■ Task statement ■
The word to find is "drive". State how many lines below contain it, giving only the number.

■ Given data ■
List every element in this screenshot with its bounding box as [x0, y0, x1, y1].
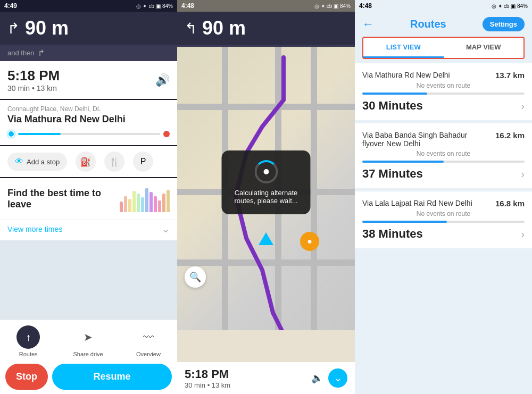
gas-station-button[interactable]: ⛽: [76, 152, 96, 172]
nav-header-1: ↰ 90 m: [0, 12, 177, 45]
tab-share-label: Share drive: [73, 351, 103, 357]
bottom-actions: Stop Resume: [0, 359, 177, 394]
route-bar-track: [362, 93, 525, 95]
map-search-button[interactable]: 🔍: [185, 266, 206, 288]
cb-icon: cb: [148, 3, 154, 9]
view-more-link[interactable]: View more times: [7, 225, 62, 233]
map-cb-icon: cb: [327, 3, 332, 9]
nav-distance-1: 90 m: [25, 17, 69, 39]
car-marker: [259, 232, 273, 245]
map-controls: 🔈 ⌄: [311, 368, 347, 388]
overview-tab-icon: 〰: [137, 325, 160, 349]
route-bar-fill: [362, 161, 444, 163]
resume-button[interactable]: Resume: [52, 364, 172, 390]
tab-routes[interactable]: ↑ Routes: [16, 325, 40, 357]
calculating-popup: Calculating alternate routes, please wai…: [222, 150, 311, 214]
time-bar-8: [154, 196, 157, 212]
tab-overview[interactable]: 〰 Overview: [136, 325, 161, 357]
route-bar-track: [362, 161, 525, 163]
time-bar-5: [141, 197, 144, 212]
route-name: Via Baba Banda Singh Bahadur flyover New…: [362, 131, 495, 148]
tab-overview-label: Overview: [136, 351, 161, 357]
panel-routes: 4:48 ◎ ✦ cb ▣ 84% ← Routes Settings LIST…: [355, 0, 532, 394]
map-bottom-bar: 5:18 PM 30 min • 13 km 🔈 ⌄: [177, 362, 355, 394]
location-pin-icon: ●: [307, 237, 312, 246]
and-then-label-1: and then: [7, 49, 35, 57]
routes-battery-icon: ▣ 84%: [511, 3, 528, 9]
routes-settings-button[interactable]: Settings: [483, 17, 525, 31]
map-expand-button[interactable]: ⌄: [328, 368, 347, 388]
route-progress-fill: [18, 133, 61, 135]
route-distance: 16.2 km: [495, 131, 525, 140]
route-start-marker: [7, 130, 15, 138]
time-bar-3: [132, 191, 136, 212]
gas-icon: ⛽: [80, 157, 91, 167]
route-distance: 13.7 km: [495, 71, 525, 80]
map-background: Calculating alternate routes, please wai…: [177, 47, 355, 330]
view-more-row: View more times ⌄: [0, 220, 177, 240]
map-distance: 90 m: [202, 17, 246, 39]
panel-map: 4:48 ◎ ✦ cb ▣ 84% ↰ 90 m and then ↱: [177, 0, 355, 394]
destination-title: Via Mathura Rd New Delhi: [7, 114, 170, 125]
arrival-details: 30 min • 13 km: [7, 84, 60, 93]
and-then-arrow-icon: ↱: [38, 48, 45, 58]
destination-subtitle: Connaught Place, New Delhi, DL: [7, 105, 170, 113]
time-bar-11: [167, 190, 170, 212]
time-bar-2: [128, 199, 131, 212]
time-bar-7: [149, 192, 153, 212]
route-list-item[interactable]: Via Lala Lajpat Rai Rd New Delhi 16.8 km…: [355, 191, 532, 248]
food-icon: 🍴: [109, 157, 120, 167]
share-tab-icon: ➤: [77, 325, 100, 349]
routes-location-icon: ◎: [492, 3, 496, 9]
stop-button[interactable]: Stop: [5, 364, 48, 390]
map-nav-header: ↰ 90 m: [177, 12, 355, 45]
map-bt-icon: ✦: [321, 3, 325, 9]
add-stop-label: Add a stop: [27, 158, 60, 166]
and-then-bar-1: and then ↱: [0, 45, 177, 61]
map-view-tab[interactable]: MAP VIEW: [444, 38, 524, 58]
route-duration: 38 Minutes: [362, 227, 423, 241]
add-stop-button[interactable]: 👁 Add a stop: [7, 153, 67, 171]
arrival-time: 5:18 PM: [7, 68, 60, 84]
location-icon: ◎: [136, 3, 141, 9]
tab-share-drive[interactable]: ➤ Share drive: [73, 325, 103, 357]
map-status-time: 4:48: [181, 2, 194, 10]
routes-tab-icon: ↑: [16, 325, 40, 349]
route-list-item[interactable]: Via Mathura Rd New Delhi 13.7 km No even…: [355, 63, 532, 120]
map-battery-icon: ▣ 84%: [334, 3, 351, 9]
route-progress: [7, 130, 170, 138]
time-bar-1: [124, 196, 127, 212]
spinner-dot: [263, 169, 269, 174]
parking-button[interactable]: P: [133, 152, 153, 172]
routes-header: ← Routes Settings: [355, 12, 532, 37]
panel-navigation: 4:49 ◎ ✦ cb ▣ 84% ↰ 90 m and then ↱ 5:18…: [0, 0, 177, 394]
battery-percent: 84%: [162, 3, 173, 9]
chevron-down-icon[interactable]: ⌄: [162, 223, 170, 235]
stops-row: 👁 Add a stop ⛽ 🍴 P: [0, 146, 177, 177]
map-area[interactable]: Calculating alternate routes, please wai…: [177, 47, 355, 330]
view-toggle: LIST VIEW MAP VIEW: [362, 37, 525, 59]
restaurant-button[interactable]: 🍴: [104, 152, 124, 172]
bluetooth-icon: ✦: [143, 3, 147, 9]
map-arrival-info: 5:18 PM 30 min • 13 km: [185, 367, 230, 389]
route-item-header: Via Lala Lajpat Rai Rd New Delhi 16.8 km: [362, 199, 525, 208]
find-best-time-card[interactable]: Find the best time to leave: [0, 178, 177, 220]
list-view-tab[interactable]: LIST VIEW: [363, 38, 444, 58]
find-time-title: Find the best time to leave: [7, 188, 103, 210]
route-bar-fill: [362, 93, 427, 95]
arrival-card: 5:18 PM 30 min • 13 km 🔊: [0, 61, 177, 99]
route-item-header: Via Mathura Rd New Delhi 13.7 km: [362, 71, 525, 80]
time-chart: [120, 186, 170, 212]
route-name: Via Lala Lajpat Rai Rd New Delhi: [362, 199, 495, 207]
map-location-icon: ◎: [314, 3, 319, 9]
routes-list: Via Mathura Rd New Delhi 13.7 km No even…: [355, 63, 532, 394]
route-list-item[interactable]: Via Baba Banda Singh Bahadur flyover New…: [355, 123, 532, 188]
map-status-icons: ◎ ✦ cb ▣ 84%: [314, 3, 351, 9]
turn-arrow-icon: ↰: [7, 20, 20, 37]
calc-spinner: [254, 160, 278, 183]
route-bar-track: [362, 221, 525, 223]
parking-icon: P: [140, 157, 146, 166]
map-sound-icon[interactable]: 🔈: [311, 372, 323, 384]
routes-back-button[interactable]: ←: [362, 18, 374, 31]
volume-icon[interactable]: 🔊: [155, 73, 170, 87]
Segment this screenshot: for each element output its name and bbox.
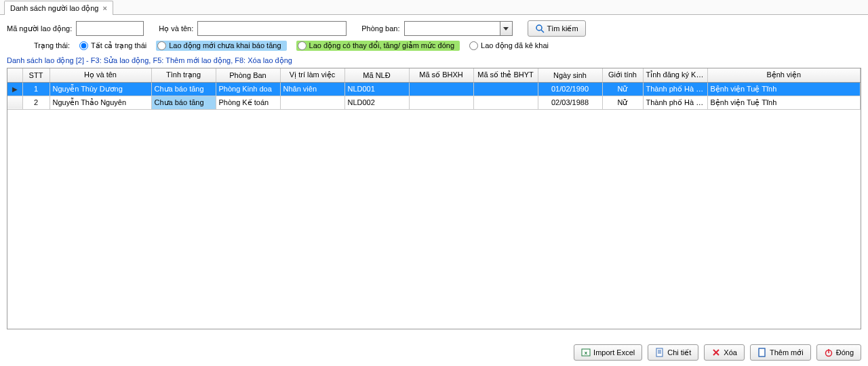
col-bhyt[interactable]: Mã số thẻ BHYT (473, 68, 538, 82)
close-icon[interactable]: × (102, 4, 106, 12)
svg-point-0 (536, 25, 542, 30)
cell-bhxh[interactable] (409, 96, 473, 109)
combo-department[interactable] (404, 21, 513, 36)
col-bhxh[interactable]: Mã số BHXH (409, 68, 473, 82)
cell-status[interactable]: Chưa báo tăng (151, 96, 216, 109)
cell-dob[interactable]: 02/03/1988 (538, 96, 602, 109)
close-label: Đóng (836, 348, 854, 357)
svg-line-1 (541, 30, 544, 33)
cell-hosp[interactable]: Bệnh viện Tuệ Tĩnh (707, 96, 861, 109)
radio-declared-label: Lao động đã kê khai (481, 41, 549, 50)
detail-button[interactable]: Chi tiết (648, 344, 698, 361)
cell-sex[interactable]: Nữ (602, 82, 643, 96)
svg-text:x: x (585, 350, 588, 356)
document-icon (655, 348, 665, 357)
radio-changed-workers[interactable]: Lao động có thay đổi, tăng/ giảm mức đón… (296, 41, 460, 51)
label-worker-id: Mã người lao động: (7, 24, 72, 33)
cell-mnld[interactable]: NLD001 (344, 82, 409, 96)
bottom-toolbar: x Import Excel Chi tiết Xóa Thêm mới (574, 344, 861, 361)
chevron-down-icon[interactable] (500, 22, 512, 35)
cell-pos[interactable]: Nhân viên (280, 82, 344, 96)
col-hosp[interactable]: Bệnh viện (707, 68, 861, 82)
cell-sex[interactable]: Nữ (602, 96, 643, 109)
radio-declared-input[interactable] (469, 41, 478, 50)
radio-changed-label: Lao động có thay đổi, tăng/ giảm mức đón… (309, 41, 455, 50)
col-name[interactable]: Họ và tên (50, 68, 151, 82)
col-pos[interactable]: Vị trí làm việc (280, 68, 344, 82)
search-panel: Mã người lao động: Họ và tên: Phòng ban:… (0, 15, 868, 52)
col-dob[interactable]: Ngày sinh (538, 68, 602, 82)
label-department: Phòng ban: (361, 24, 399, 33)
row-indicator (7, 96, 22, 109)
delete-label: Xóa (724, 348, 737, 357)
excel-icon: x (581, 348, 591, 357)
delete-icon (711, 348, 721, 357)
import-excel-button[interactable]: x Import Excel (574, 344, 642, 361)
radio-new-label: Lao động mới chưa khai báo tăng (169, 41, 281, 50)
radio-all-label: Tất cả trạng thái (91, 41, 146, 50)
cell-name[interactable]: Nguyễn Thảo Nguyên (50, 96, 151, 109)
search-icon (535, 24, 545, 33)
col-kcb[interactable]: Tỉnh đăng ký KCB (643, 68, 707, 82)
new-icon (757, 348, 767, 357)
cell-kcb[interactable]: Thành phố Hà Nội (643, 96, 707, 109)
new-label: Thêm mới (770, 348, 804, 357)
cell-dept[interactable]: Phòng Kế toán (216, 96, 280, 109)
delete-button[interactable]: Xóa (704, 344, 745, 361)
label-worker-name: Họ và tên: (159, 24, 193, 33)
cell-bhyt[interactable] (473, 82, 538, 96)
tab-bar: Danh sách người lao động × (0, 0, 868, 15)
label-status: Trạng thái: (34, 41, 70, 50)
cell-mnld[interactable]: NLD002 (344, 96, 409, 109)
svg-rect-10 (759, 348, 765, 357)
input-worker-id[interactable] (76, 21, 144, 36)
cell-dob[interactable]: 01/02/1990 (538, 82, 602, 96)
cell-hosp[interactable]: Bệnh viện Tuệ Tĩnh (707, 82, 861, 96)
combo-department-input[interactable] (405, 22, 500, 35)
search-button-label: Tìm kiếm (547, 24, 578, 33)
radio-declared-workers[interactable]: Lao động đã kê khai (469, 41, 549, 50)
close-button[interactable]: Đóng (816, 344, 861, 361)
cell-stt[interactable]: 1 (22, 82, 50, 96)
radio-new-input[interactable] (157, 41, 166, 50)
row-pointer-icon: ▶ (12, 85, 18, 93)
grid-header-row: STT Họ và tên Tình trạng Phòng Ban Vị tr… (7, 68, 861, 82)
power-icon (824, 348, 833, 357)
radio-new-workers[interactable]: Lao động mới chưa khai báo tăng (156, 41, 286, 51)
col-indicator (7, 68, 22, 82)
cell-pos[interactable] (280, 96, 344, 109)
cell-bhyt[interactable] (473, 96, 538, 109)
tab-worker-list[interactable]: Danh sách người lao động × (4, 1, 113, 15)
col-mnld[interactable]: Mã NLĐ (344, 68, 409, 82)
detail-label: Chi tiết (667, 348, 691, 357)
cell-dept[interactable]: Phòng Kinh doa (216, 82, 280, 96)
col-sex[interactable]: Giới tính (602, 68, 643, 82)
tab-label: Danh sách người lao động (10, 4, 98, 13)
cell-stt[interactable]: 2 (22, 96, 50, 109)
worker-grid[interactable]: STT Họ và tên Tình trạng Phòng Ban Vị tr… (7, 68, 861, 329)
col-stt[interactable]: STT (22, 68, 50, 82)
cell-kcb[interactable]: Thành phố Hà Nội (643, 82, 707, 96)
cell-status[interactable]: Chưa báo tăng (151, 82, 216, 96)
svg-rect-4 (656, 348, 663, 357)
table-row[interactable]: 2 Nguyễn Thảo Nguyên Chưa báo tăng Phòng… (7, 96, 861, 109)
row-indicator: ▶ (7, 82, 22, 96)
import-excel-label: Import Excel (593, 348, 635, 357)
input-worker-name[interactable] (197, 21, 347, 36)
radio-changed-input[interactable] (298, 41, 307, 50)
cell-name[interactable]: Nguyễn Thùy Dương (50, 82, 151, 96)
new-button[interactable]: Thêm mới (750, 344, 811, 361)
col-status[interactable]: Tình trạng (151, 68, 216, 82)
radio-all-input[interactable] (79, 41, 88, 50)
col-dept[interactable]: Phòng Ban (216, 68, 280, 82)
radio-all-status[interactable]: Tất cả trạng thái (79, 41, 146, 50)
grid-caption: Danh sách lao động [2] - F3: Sửa lao độn… (0, 52, 868, 68)
search-button[interactable]: Tìm kiếm (528, 20, 586, 37)
cell-bhxh[interactable] (409, 82, 473, 96)
table-row[interactable]: ▶ 1 Nguyễn Thùy Dương Chưa báo tăng Phòn… (7, 82, 861, 96)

■ Finished exercise ■
2